START Information provided

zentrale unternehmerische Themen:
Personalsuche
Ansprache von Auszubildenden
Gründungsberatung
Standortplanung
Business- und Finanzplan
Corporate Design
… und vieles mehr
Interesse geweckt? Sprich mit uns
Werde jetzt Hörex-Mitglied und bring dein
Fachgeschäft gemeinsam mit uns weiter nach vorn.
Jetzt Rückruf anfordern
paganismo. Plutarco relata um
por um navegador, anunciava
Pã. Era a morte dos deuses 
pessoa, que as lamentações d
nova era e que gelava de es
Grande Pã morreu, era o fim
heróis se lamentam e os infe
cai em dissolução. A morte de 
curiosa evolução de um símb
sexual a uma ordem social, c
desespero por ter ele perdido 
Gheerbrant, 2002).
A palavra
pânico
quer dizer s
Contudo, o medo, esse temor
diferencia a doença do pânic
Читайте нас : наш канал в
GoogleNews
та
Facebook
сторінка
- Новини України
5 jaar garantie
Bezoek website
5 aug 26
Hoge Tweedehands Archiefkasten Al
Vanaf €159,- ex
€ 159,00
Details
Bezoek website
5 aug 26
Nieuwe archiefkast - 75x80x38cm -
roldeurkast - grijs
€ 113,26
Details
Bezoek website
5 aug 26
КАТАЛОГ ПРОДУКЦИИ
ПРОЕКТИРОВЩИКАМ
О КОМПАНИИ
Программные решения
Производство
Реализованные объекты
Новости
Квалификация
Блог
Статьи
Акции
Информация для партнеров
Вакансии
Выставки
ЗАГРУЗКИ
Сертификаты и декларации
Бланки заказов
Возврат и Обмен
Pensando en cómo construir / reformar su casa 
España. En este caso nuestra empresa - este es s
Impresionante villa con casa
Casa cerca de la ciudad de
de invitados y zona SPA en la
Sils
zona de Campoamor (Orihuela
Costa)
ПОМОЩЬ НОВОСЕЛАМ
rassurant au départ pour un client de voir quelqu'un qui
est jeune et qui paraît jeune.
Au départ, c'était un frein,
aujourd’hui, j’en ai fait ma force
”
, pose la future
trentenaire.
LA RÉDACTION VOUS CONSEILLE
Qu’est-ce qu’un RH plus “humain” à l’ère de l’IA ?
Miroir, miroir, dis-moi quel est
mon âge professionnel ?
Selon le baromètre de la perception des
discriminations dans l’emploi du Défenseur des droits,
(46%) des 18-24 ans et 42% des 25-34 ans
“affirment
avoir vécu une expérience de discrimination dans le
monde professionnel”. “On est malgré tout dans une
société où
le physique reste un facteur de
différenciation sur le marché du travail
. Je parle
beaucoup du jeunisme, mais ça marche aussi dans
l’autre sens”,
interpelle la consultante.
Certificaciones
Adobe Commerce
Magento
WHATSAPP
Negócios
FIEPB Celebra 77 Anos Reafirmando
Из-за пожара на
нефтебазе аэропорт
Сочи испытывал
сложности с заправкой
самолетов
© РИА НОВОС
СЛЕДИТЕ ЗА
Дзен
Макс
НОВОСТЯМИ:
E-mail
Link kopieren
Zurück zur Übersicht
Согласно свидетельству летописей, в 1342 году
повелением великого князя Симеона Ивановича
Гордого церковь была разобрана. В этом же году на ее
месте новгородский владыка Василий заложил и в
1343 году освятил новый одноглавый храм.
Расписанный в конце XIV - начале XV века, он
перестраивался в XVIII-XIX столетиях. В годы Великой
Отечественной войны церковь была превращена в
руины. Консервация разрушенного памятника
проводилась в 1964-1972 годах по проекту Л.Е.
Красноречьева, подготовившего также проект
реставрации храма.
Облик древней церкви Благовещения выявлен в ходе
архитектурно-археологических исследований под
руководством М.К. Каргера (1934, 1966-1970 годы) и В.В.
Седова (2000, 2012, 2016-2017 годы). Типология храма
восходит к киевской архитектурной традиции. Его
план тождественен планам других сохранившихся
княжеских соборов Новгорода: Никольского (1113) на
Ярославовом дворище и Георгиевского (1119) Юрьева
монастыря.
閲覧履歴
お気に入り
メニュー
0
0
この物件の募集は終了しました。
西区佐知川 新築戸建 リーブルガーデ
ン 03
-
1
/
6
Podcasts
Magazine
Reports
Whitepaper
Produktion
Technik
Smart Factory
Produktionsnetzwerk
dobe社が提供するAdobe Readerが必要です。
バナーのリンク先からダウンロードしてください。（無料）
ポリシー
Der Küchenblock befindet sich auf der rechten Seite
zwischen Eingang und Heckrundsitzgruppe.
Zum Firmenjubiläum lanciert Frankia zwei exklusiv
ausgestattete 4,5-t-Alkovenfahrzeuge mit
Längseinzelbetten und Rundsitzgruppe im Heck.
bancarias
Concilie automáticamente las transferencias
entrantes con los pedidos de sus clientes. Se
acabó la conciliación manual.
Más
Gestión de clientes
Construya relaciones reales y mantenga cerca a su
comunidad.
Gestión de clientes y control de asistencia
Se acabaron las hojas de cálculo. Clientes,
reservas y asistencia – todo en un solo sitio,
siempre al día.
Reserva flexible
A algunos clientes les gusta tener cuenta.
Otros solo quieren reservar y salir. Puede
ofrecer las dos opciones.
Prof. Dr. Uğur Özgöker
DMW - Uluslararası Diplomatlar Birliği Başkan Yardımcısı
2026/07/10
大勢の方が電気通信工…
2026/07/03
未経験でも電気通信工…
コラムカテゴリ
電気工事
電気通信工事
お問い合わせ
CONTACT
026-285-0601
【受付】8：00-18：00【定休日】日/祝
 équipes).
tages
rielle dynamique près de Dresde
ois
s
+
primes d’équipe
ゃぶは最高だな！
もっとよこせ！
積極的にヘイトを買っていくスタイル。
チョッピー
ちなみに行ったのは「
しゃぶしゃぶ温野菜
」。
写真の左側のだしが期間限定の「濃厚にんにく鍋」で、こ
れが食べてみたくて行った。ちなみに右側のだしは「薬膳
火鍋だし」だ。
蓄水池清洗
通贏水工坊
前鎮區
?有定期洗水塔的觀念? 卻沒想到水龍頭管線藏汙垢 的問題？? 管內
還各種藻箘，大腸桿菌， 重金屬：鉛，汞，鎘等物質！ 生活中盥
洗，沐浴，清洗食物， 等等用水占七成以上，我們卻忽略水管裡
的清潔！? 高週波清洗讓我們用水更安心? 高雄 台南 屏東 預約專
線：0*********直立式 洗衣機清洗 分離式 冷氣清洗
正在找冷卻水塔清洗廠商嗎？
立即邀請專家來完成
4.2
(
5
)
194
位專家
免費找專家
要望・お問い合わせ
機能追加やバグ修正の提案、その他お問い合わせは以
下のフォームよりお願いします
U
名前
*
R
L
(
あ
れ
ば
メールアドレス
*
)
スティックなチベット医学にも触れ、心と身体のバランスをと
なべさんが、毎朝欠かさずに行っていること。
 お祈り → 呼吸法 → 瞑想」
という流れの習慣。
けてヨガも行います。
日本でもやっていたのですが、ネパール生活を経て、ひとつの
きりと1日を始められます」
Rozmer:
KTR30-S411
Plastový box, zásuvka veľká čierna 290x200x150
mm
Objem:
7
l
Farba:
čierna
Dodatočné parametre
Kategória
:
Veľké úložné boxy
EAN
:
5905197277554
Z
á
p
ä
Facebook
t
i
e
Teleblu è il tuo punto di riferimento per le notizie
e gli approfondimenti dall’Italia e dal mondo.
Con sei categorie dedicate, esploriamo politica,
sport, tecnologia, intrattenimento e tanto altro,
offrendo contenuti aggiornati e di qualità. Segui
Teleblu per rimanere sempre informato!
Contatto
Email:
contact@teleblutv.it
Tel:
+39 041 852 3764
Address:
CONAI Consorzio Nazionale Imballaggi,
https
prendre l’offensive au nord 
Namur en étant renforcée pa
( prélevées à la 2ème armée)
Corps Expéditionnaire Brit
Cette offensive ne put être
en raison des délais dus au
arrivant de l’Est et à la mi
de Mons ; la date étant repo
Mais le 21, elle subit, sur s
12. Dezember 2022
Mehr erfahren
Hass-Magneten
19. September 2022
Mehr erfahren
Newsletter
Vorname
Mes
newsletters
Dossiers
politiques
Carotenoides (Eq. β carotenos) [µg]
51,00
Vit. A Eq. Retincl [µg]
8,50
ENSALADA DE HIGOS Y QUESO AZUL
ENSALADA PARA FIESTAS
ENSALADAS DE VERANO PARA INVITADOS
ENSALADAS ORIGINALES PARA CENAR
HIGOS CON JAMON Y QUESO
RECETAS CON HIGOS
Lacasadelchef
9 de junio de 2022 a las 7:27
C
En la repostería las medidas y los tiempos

END Information provided

## [What the exercise asks]
When you come to the line containing "avoir vécu une", give it and stop; before that, repeat each line of the material exactly from the first one.

## [Result below]
zentrale unternehmerische Themen:
Personalsuche
Ansprache von Auszubildenden
Gründungsberatung
Standortplanung
Business- und Finanzplan
Corporate Design
… und vieles mehr
Interesse geweckt? Sprich mit uns
Werde jetzt Hörex-Mitglied und bring dein
Fachgeschäft gemeinsam mit uns weiter nach vorn.
Jetzt Rückruf anfordern
paganismo. Plutarco relata um
por um navegador, anunciava
Pã. Era a morte dos deuses 
pessoa, que as lamentações d
nova era e que gelava de es
Grande Pã morreu, era o fim
heróis se lamentam e os infe
cai em dissolução. A morte de 
curiosa evolução de um símb
sexual a uma ordem social, c
desespero por ter ele perdido 
Gheerbrant, 2002).
A palavra
pânico
quer dizer s
Contudo, o medo, esse temor
diferencia a doença do pânic
Читайте нас : наш канал в
GoogleNews
та
Facebook
сторінка
- Новини України
5 jaar garantie
Bezoek website
5 aug 26
Hoge Tweedehands Archiefkasten Al
Vanaf €159,- ex
€ 159,00
Details
Bezoek website
5 aug 26
Nieuwe archiefkast - 75x80x38cm -
roldeurkast - grijs
€ 113,26
Details
Bezoek website
5 aug 26
КАТАЛОГ ПРОДУКЦИИ
ПРОЕКТИРОВЩИКАМ
О КОМПАНИИ
Программные решения
Производство
Реализованные объекты
Новости
Квалификация
Блог
Статьи
Акции
Информация для партнеров
Вакансии
Выставки
ЗАГРУЗКИ
Сертификаты и декларации
Бланки заказов
Возврат и Обмен
Pensando en cómo construir / reformar su casa 
España. En este caso nuestra empresa - este es s
Impresionante villa con casa
Casa cerca de la ciudad de
de invitados y zona SPA en la
Sils
zona de Campoamor (Orihuela
Costa)
ПОМОЩЬ НОВОСЕЛАМ
rassurant au départ pour un client de voir quelqu'un qui
est jeune et qui paraît jeune.
Au départ, c'était un frein,
aujourd’hui, j’en ai fait ma force
”
, pose la future
trentenaire.
LA RÉDACTION VOUS CONSEILLE
Qu’est-ce qu’un RH plus “humain” à l’ère de l’IA ?
Miroir, miroir, dis-moi quel est
mon âge professionnel ?
Selon le baromètre de la perception des
discriminations dans l’emploi du Défenseur des droits,
(46%) des 18-24 ans et 42% des 25-34 ans
“affirment
avoir vécu une expérience de discrimination dans le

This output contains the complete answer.